Created on 10 Jul 2026

Authors

Yu Nakano, Satoshi Nishi, Ikki Kojima, Yusuke Shimahara

Published in

Journal of imaging informatics in medicine. Jul 09, 2026. Epub Jul 09, 2026.

Abstract

Automated segmental volumetry is effective for aortic dissection surveillance but lacks standardization. This study aimed to identify the optimal deep learning workflow by comparing a direct "end-to-end" approach with a "hybrid" strategy integrating vertebral-based partitioning. We analyzed 112 computed tomography scans (57 type A, 55 type B). The aorta was subdivided into five segments using vertebral landmarks.
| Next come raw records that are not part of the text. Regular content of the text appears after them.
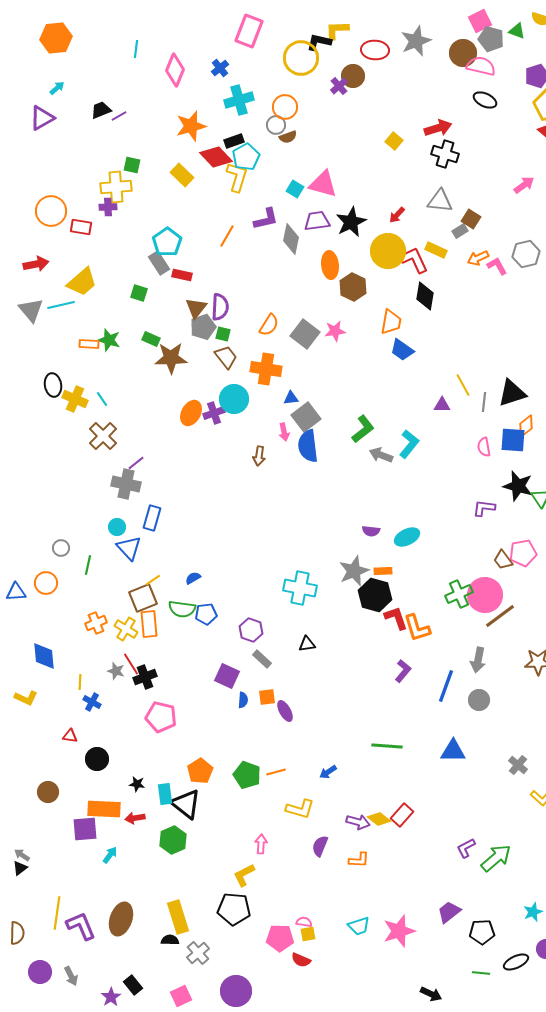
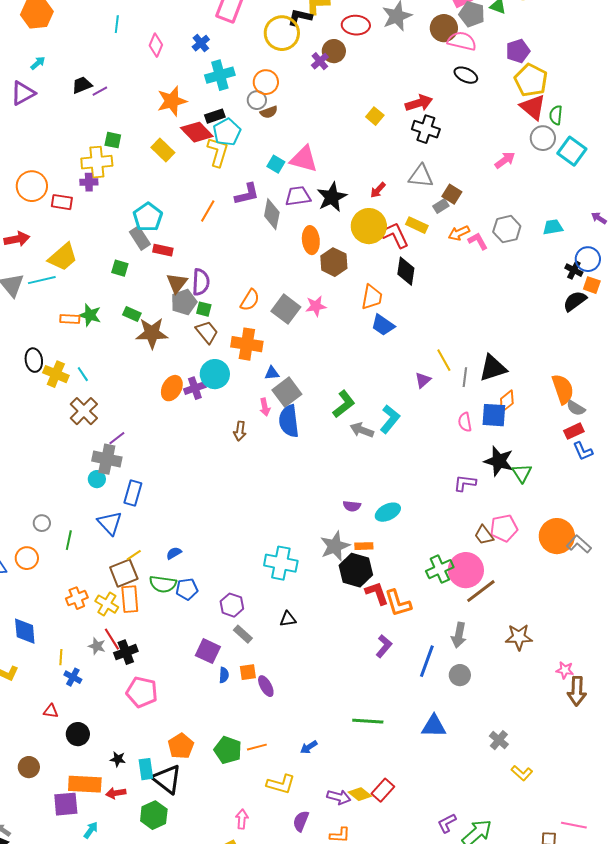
pink diamond: (175, 70) -> (156, 45), size x0.7
purple triangle: (442, 405) -> (423, 380), turned -42
cyan circle: (117, 527) -> (97, 479), moved

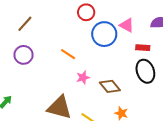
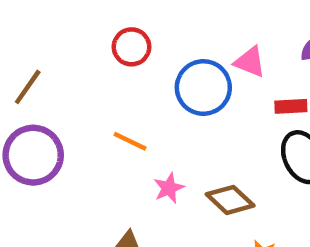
red circle: (86, 12) -> (131, 47), moved
purple circle: (24, 55) -> (33, 155), size x1.4

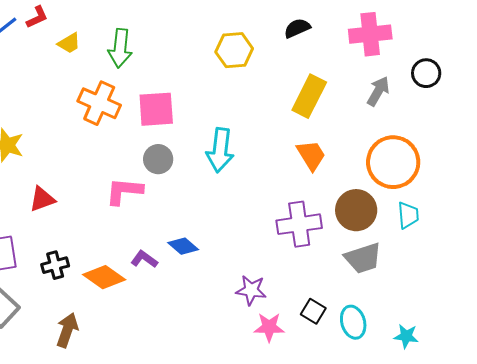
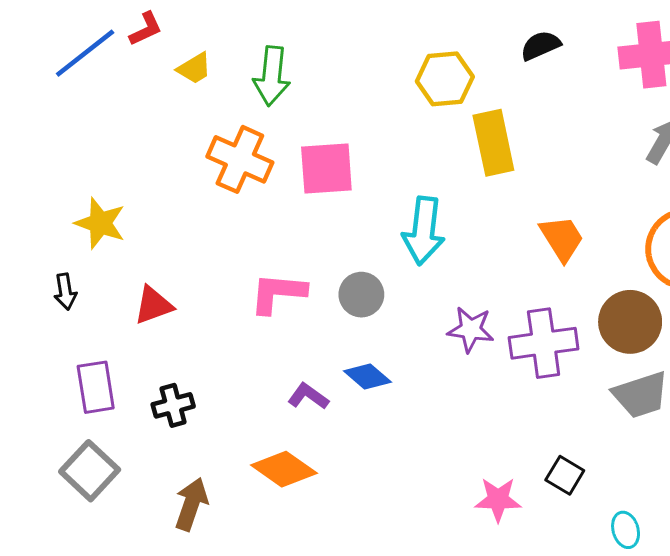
yellow rectangle: (309, 96) -> (493, 143), moved, turned -39
gray circle: (158, 159) -> (361, 295), moved
orange diamond: (104, 277) -> (284, 469), moved
purple star: (251, 290) -> (471, 329), moved
cyan ellipse: (353, 322) -> (626, 530), moved, size x0.7

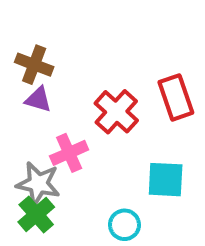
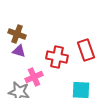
red cross: (116, 112) -> (57, 57), turned -30

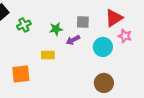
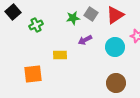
red triangle: (114, 18) -> (115, 15), moved
gray square: (83, 22) -> (91, 14), moved, turned 32
green star: (56, 29) -> (73, 18), moved

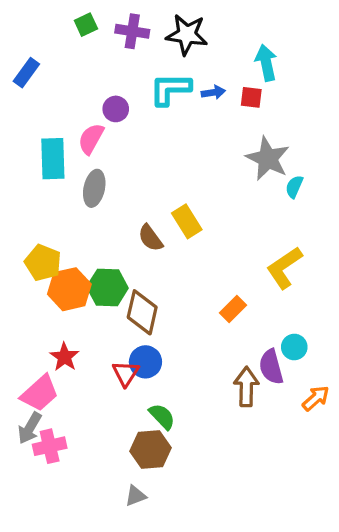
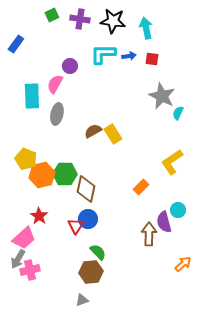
cyan arrow: (266, 63) -> (146, 28), moved
brown semicircle: (150, 238) -> (93, 131), moved, turned 96
orange arrow: (316, 398) -> (183, 264), moved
We evaluated two strategies across three architectures (nnU-Net, SwinUNETR, and U-Mamba): (1) end-to-end (simultaneous multi-class segmentation) and (2) hybrid (true and false-lumen segmentation followed by vertebral-based partitioning). Performance was assessed using the dice similarity coefficient, 95% Hausdorff distance, and relative volume error. The hybrid strategy improved segmental accuracy over the end-to-end approach across architectures. Using nnU-Net, segment-averaged true lumen dice similarity coefficient improved from 0.877 to 0.945 (p < 0.001), and 95% Hausdorff distance decreased from 16.87 mm to 4.41 mm. False-lumen accuracy also improved but was lower than the true lumen and declined in the distal segments. The hybrid strategy also reduced false-positive false-lumen detections in negative cases (nnU-Net, from 50.0% to 29.2%). Bland‒Altman analysis showed low bias but wide limits of agreement (approximately ± 40%), narrower for the hybrid strategy in the false lumen. For automated segmental volumetry in aortic dissection, a hybrid workflow-combining lumen segmentation with vertebral-based partitioning-improved segmental boundary accuracy over an end-to-end approach and provided a standardized, reproducible partitioning across same-patient scans. Further improvement of the underlying segmentation will be needed before routine clinical surveillance, toward which this workflow offers a reproducible foundation.

PMID:
42426417
Bibliographic data and abstract were imported from PubMed on 10 Jul 2026.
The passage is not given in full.